Potential Savings: $25 and up per gift
Nothing makes the heart happier than giving something special to a friend or family member, but sometimes a gift budget can get out of hand. If you have a large family or tons of weddings to attend, try scaling back on your presents. You can either cut back on gifts altogether or just reduce the amount you spend on each person. Chances are that no one will even notice that your gifting habits have changed, but your budget will definitely notice the difference.
Potential Savings: $5-50 for each missed payment
Late fees are one of the most annoying types of expenses you incur each month. If you’re habitually late on your payments, you might not even realize how much you’re spending on these fees each year. To get your finances on track, set up reminders on your phone or write down due dates in your planner. If your bills offer an automatic payment method, sign up for it (but make sure you check your bank statement regularly for errors). It’s easy to forget a due date, but each time you miss a bill or credit card payment, you may be charged $35 or more.
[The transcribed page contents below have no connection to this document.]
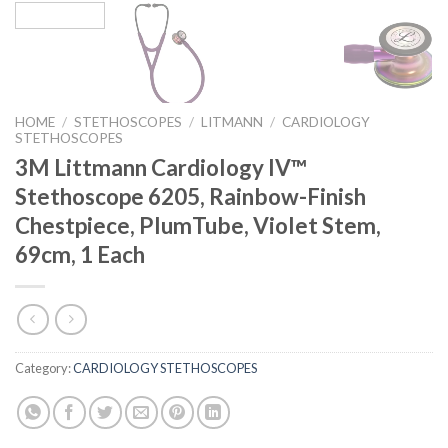
HOME
/
STETHOSCOPES
/
LITMANN
/
CARDIOLOGY
STETHOSCOPES
3M Littmann Cardiology IV™
Stethoscope 6205, Rainbow-Finish
Chestpiece, PlumTube, Violet Stem,
69cm, 1 Each
Category:
CARDIOLOGY STETHOSCOPES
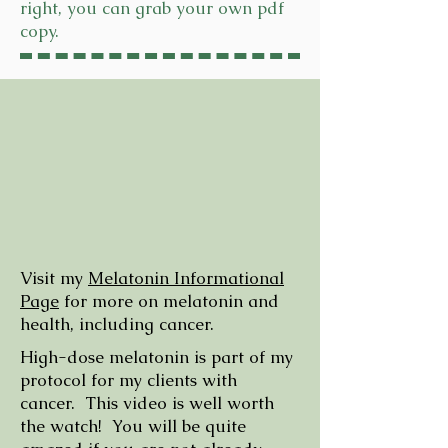
right, you can grab your own pdf
copy.
Visit my
Melatonin Informational
Page
for more on melatonin and
health, including cancer.
High-dose melatonin is part of my
protocol for my clients with
cancer. This video is well worth
the watch! You will be quite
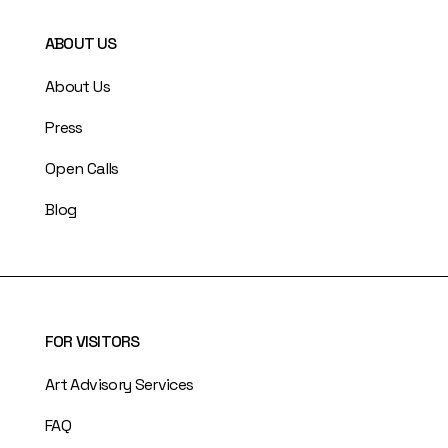
ABOUT US
About Us
Press
Open Calls
Blog
FOR VISITORS
Art Advisory Services
FAQ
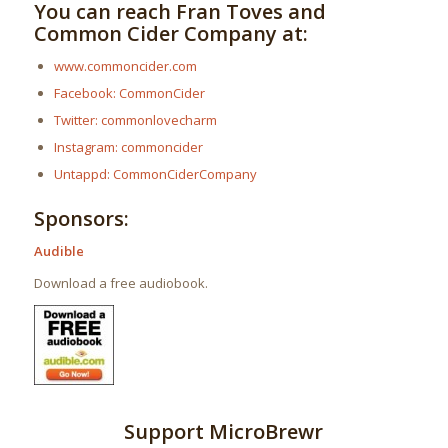
You can reach Fran Toves and
Common Cider Company at:
www.commoncider.com
Facebook: CommonCider
Twitter: commonlovecharm
Instagram: commoncider
Untappd: CommonCiderCompany
Sponsors:
Audible
Download a free audiobook.
Support MicroBrewr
Potential Savings: Possibly hundreds or even thousands
You’re charged on interest on everything from credit cards to car loans to your mortgage. Try to cut back on this expense wherever you can. If you carry a balance on your credit card, pay it off. If your mortgage rate is higher than the current average, refinance the loan. Sometimes you can even call your loan servicer and ask for an interest reduction. It never hurts to try.
Bank Service Fees
Potential Savings: $10 and up per month
Don’t let your bank rip you off. If you’re still paying a monthly fee just to have a checking account or debit card, it’s time to open a different account elsewhere. Find a new bank—or even better, a credit union—that doesn’t charge these ridiculous fees each month. And whatever you do, never overdraft your account. You can avoid this by opting out of the overdraft service that your bank provides. That way, if you don’t have the funds, your card is simply declined, and you won’t pay a fee.
Potential Savings: $4-5 per cup
That vanilla latte you buy each morning may give you energy, but it’s also draining your budget. Instead of hitting Starbucks every day, try going once a week or less. In the meantime, you can make regular coffee at home and flavor it with specialty creamers. If you want to get really fancy, invest in an espresso machine. They’re a bit expensive, but this option is still cheaper than spending $5 every time you need a caffeine fix.
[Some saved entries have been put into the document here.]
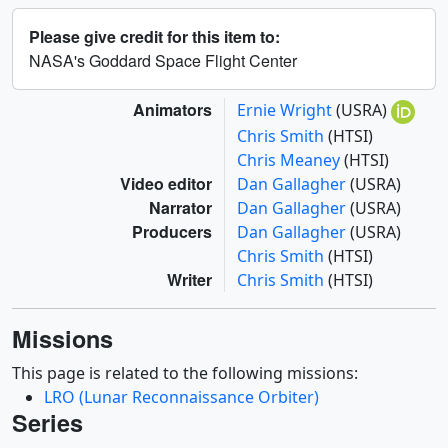
Please give credit for this item to:
NASA's Goddard Space Flight Center
Animators
Ernie Wright
(USRA)
Chris Smith
(HTSI)
Chris Meaney
(HTSI)
Video editor
Dan Gallagher
(USRA)
Narrator
Dan Gallagher
(USRA)
Producers
Dan Gallagher
(USRA)
Chris Smith
(HTSI)
Writer
Chris Smith
(HTSI)
Missions
This page is related to the following missions:
LRO (Lunar Reconnaissance Orbiter)
Series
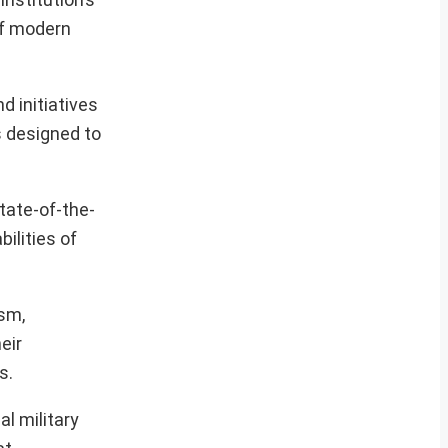
of modern
d initiatives
s designed to
tate-of-the-
ilities of
ism,
eir
s.
l military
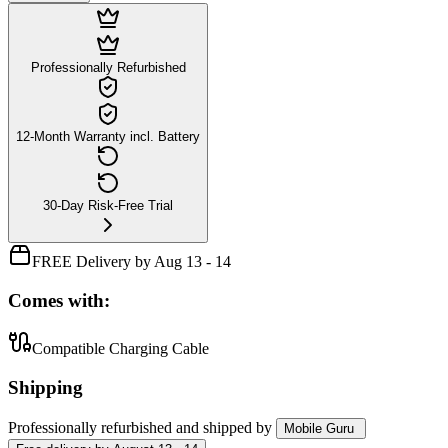
Professionally Refurbished
12-Month Warranty incl. Battery
30-Day Risk-Free Trial
FREE Delivery by Aug 13 - 14
Comes with:
Compatible Charging Cable
Shipping
Professionally refurbished
and shipped
by
Mobile Guru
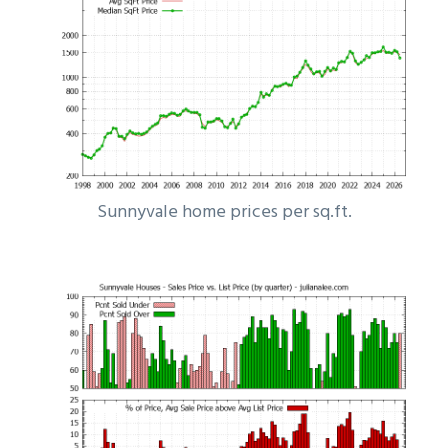
Sunnyvale home prices per sq.ft.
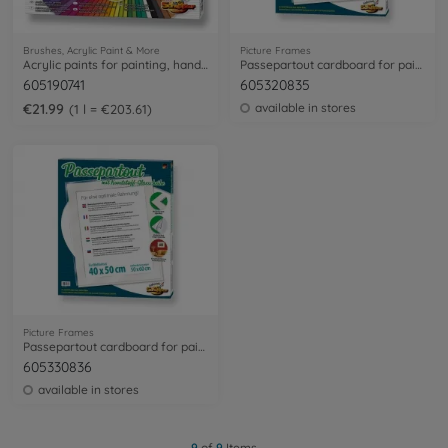
Brushes, Acrylic Paint & More
Picture Frames
Acrylic paints for painting, handicraft and decoration work
Passepartout cardboard for paintings sized 24 x 30 cm
605190741
605320835
€21.99
available in stores
1 l = €203.61
Picture Frames
Passepartout cardboard for paintings sized 40 x 50 cm
605330836
available in stores
9
of
9
Items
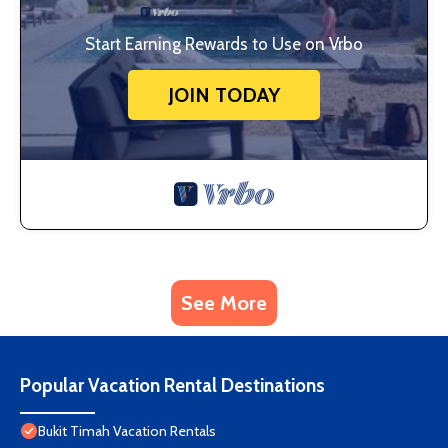
Start Earning Rewards to Use on Vrbo
JOIN TODAY
See More
Popular Vacation Rental Destinations
Bukit Timah Vacation Rentals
Memberships and Subscriptions
Potential Savings: $25-100 per membership
Think of all the subscriptions and memberships you currently own: magazines, gym, entertainment (XM radio, etc.), warehouse clubs, and more. If you’re not using these services regularly and getting the full value from them, cut them out. Instead of listening to satellite radio, try regular over-the-air stations. If your gym membership is too much, try walking or jogging around your neighborhood instead. These services may not cost much on their own, but they can really add up over time.
To find more ways to cut back each month, analyze all your bills and keep track of your spending for a while. You may be surprised at where your money goes. The sooner you get rid of unnecessary expenses, the sooner you can start saving for the things you truly want in life.